Is Bitcoin in a Dangerous Bubble?
The price of bitcoin has changed dramatically over the past few months. Around September, it virtually exited the bear market it had been in since the previous bubble burst around January 2018 (a technical term for a market dominated by sellers). Since then, the price of Bitcoin has skyrocketed, recording gains that would make most fund managers' careers. Both in the world of traditional banking and the cryptocurrency community, this kind of growth has sparked discussion.
We may be trapped in a hazardous bubble, some people have warned. Are these assertions accurate?

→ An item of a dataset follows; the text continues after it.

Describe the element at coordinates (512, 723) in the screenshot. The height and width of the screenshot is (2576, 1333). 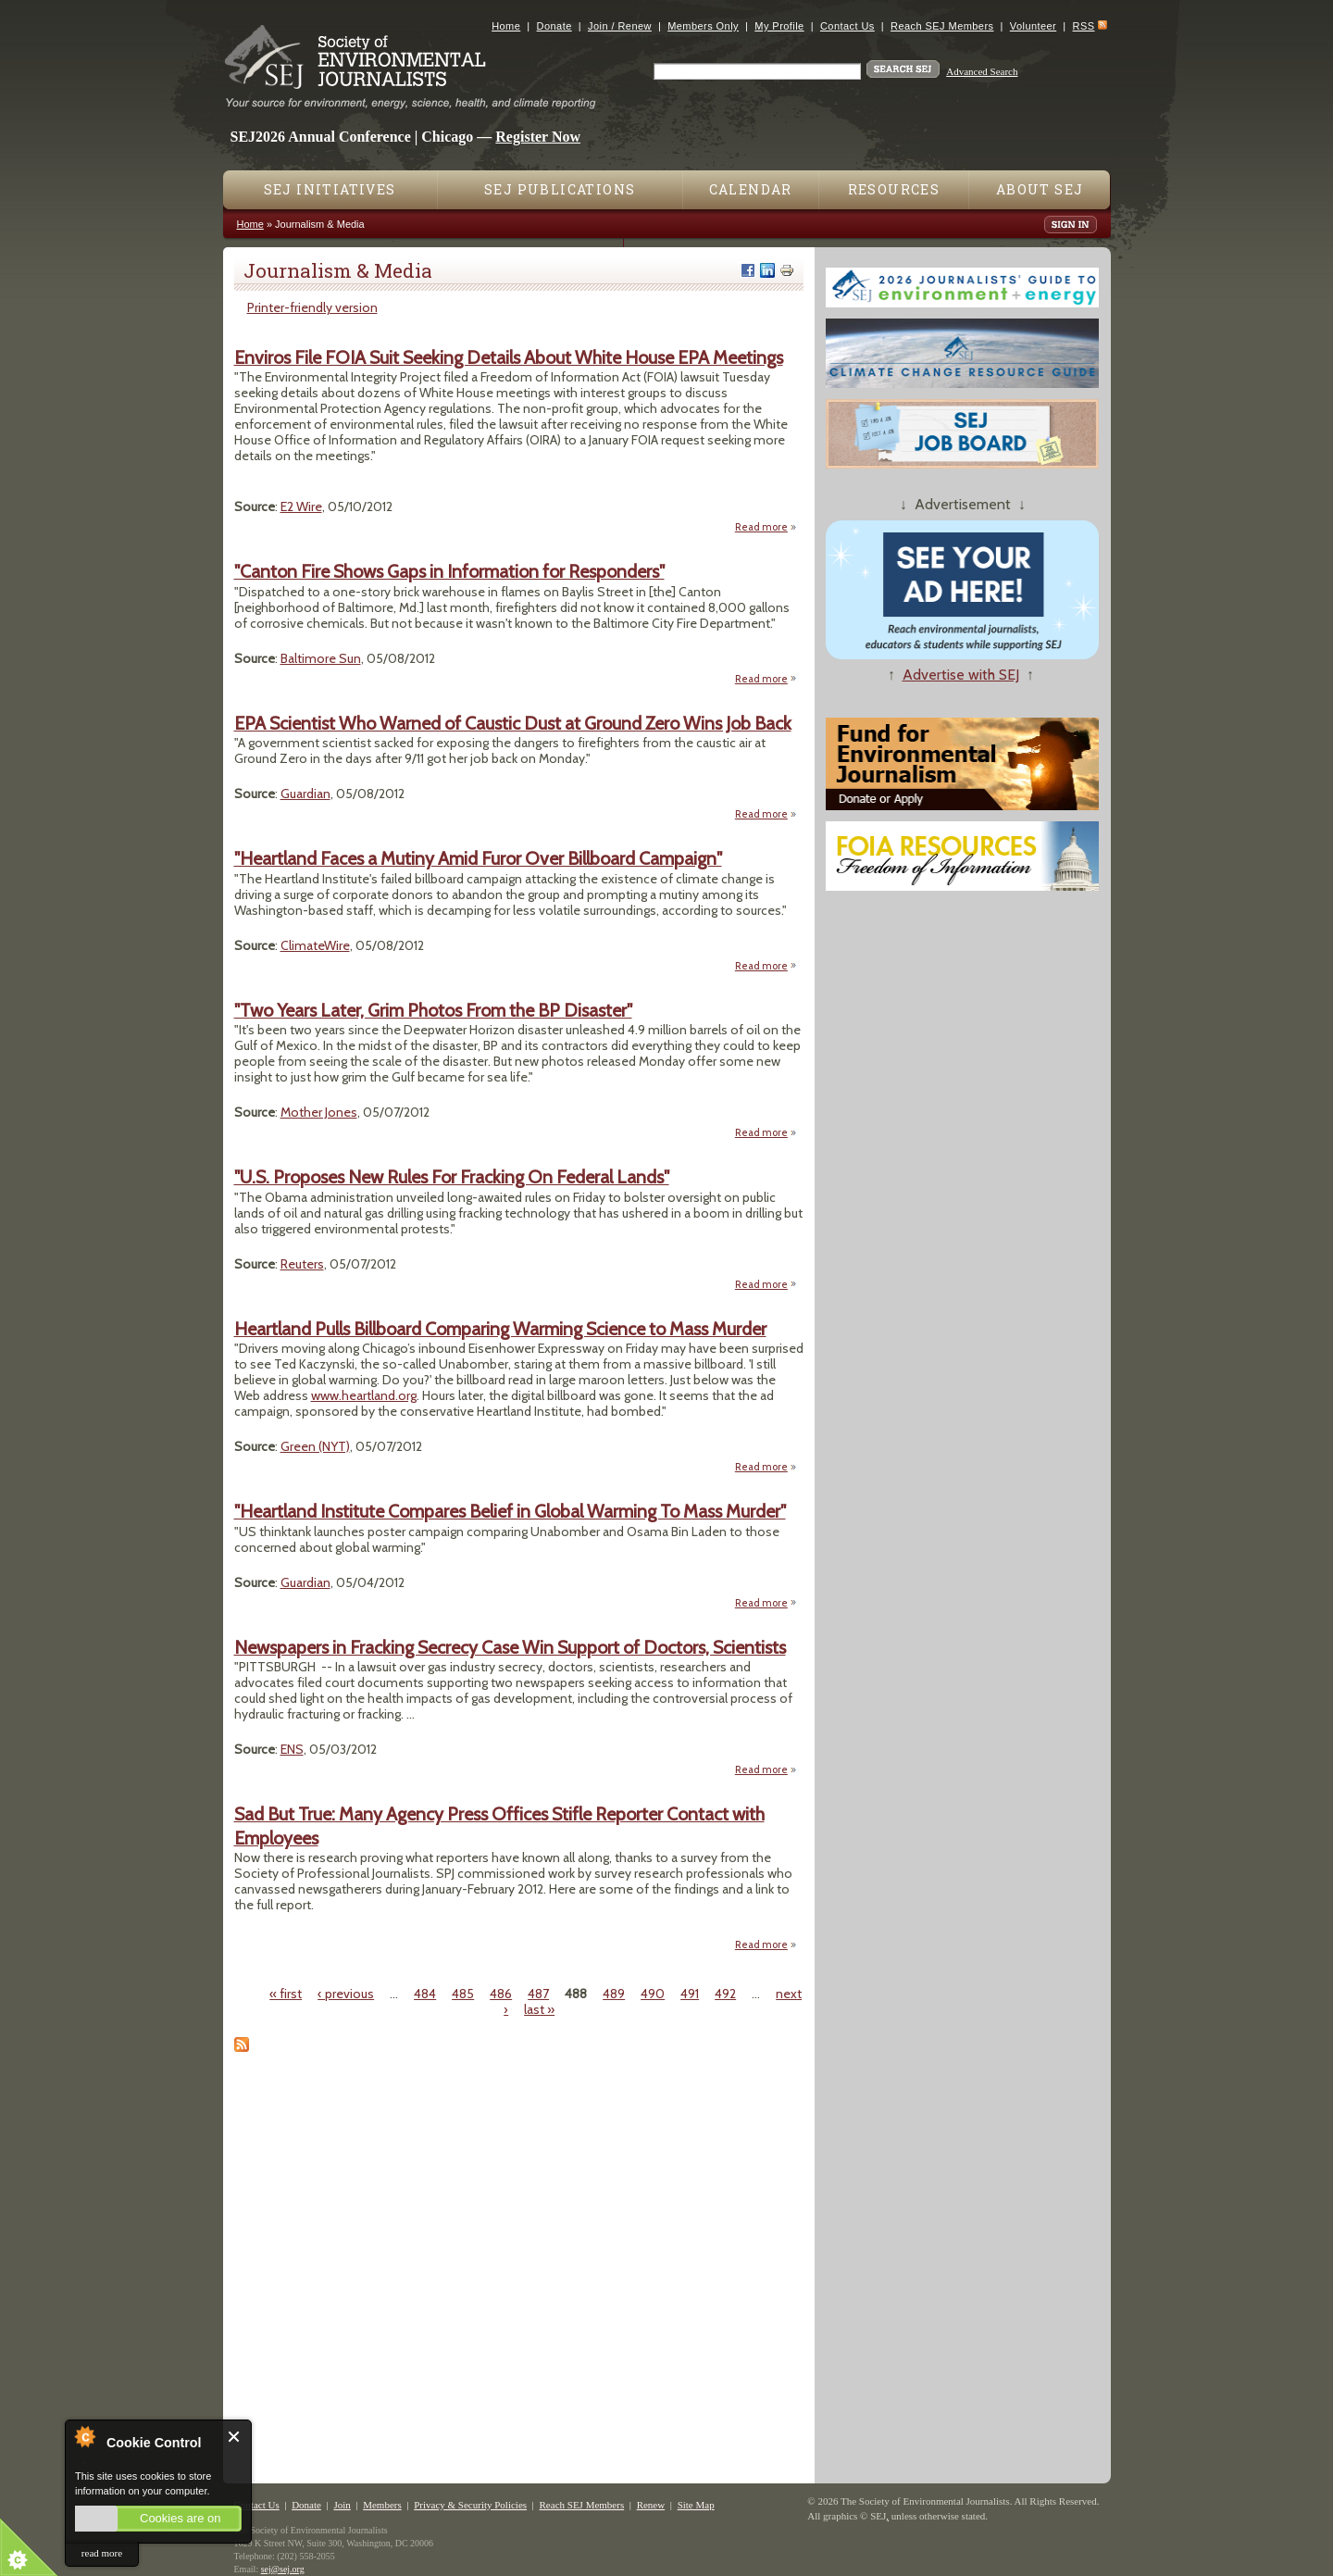 I see `EPA Scientist Who Warned of Caustic Dust at Ground Zero Wins Job Back` at that location. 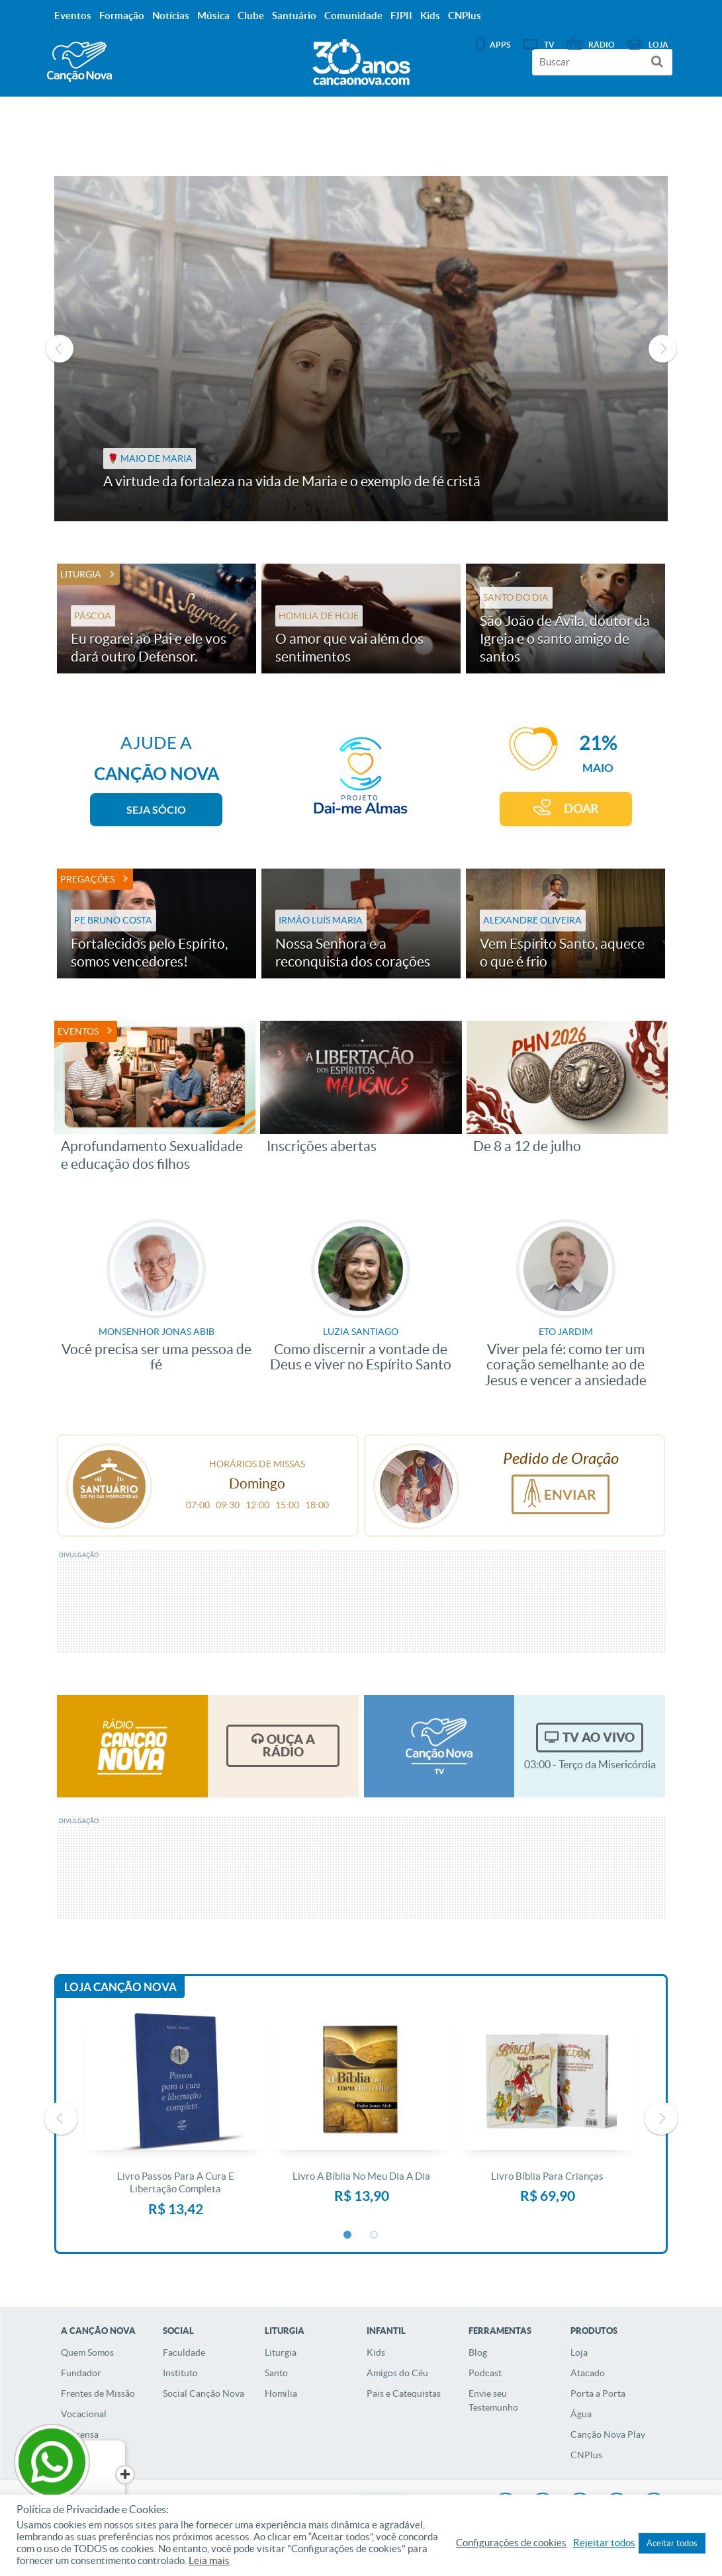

Bitcoin's price more than doubled in less than a month after hitting an all-time high of $20,000. In general, assets don't double in value in a month, especially not ones that have previously been around for ten years.
Bank of America's top investment strategist, Michael Hartnett, issued a warning that the entire cryptocurrency industry may be experiencing "the mother of all bubbles." The price of Bitcoin has increased by more than 1000 percent since the year's commencement. Hartnett asserts that this growth is greater and occurring more quickly than well-known bubbles like the dot-com bubble in the late 1990s or the housing bubble before 2008. Although the technological value of this system has been the main driver of Bitcoin's growth, there is no doubt that speculators have entered the game. However, nothing can fully explain that kind of price activity.
Additionally, Fortune cautioned investors that such a rapid price rise was indicative of bubbles and that it frequently fell much faster than it rose. In this scenario, overconfidence in innovations that may still play a significant role in the future but are not worth what people are willing to pay for them at the peak of excitement would be the source of the bubble.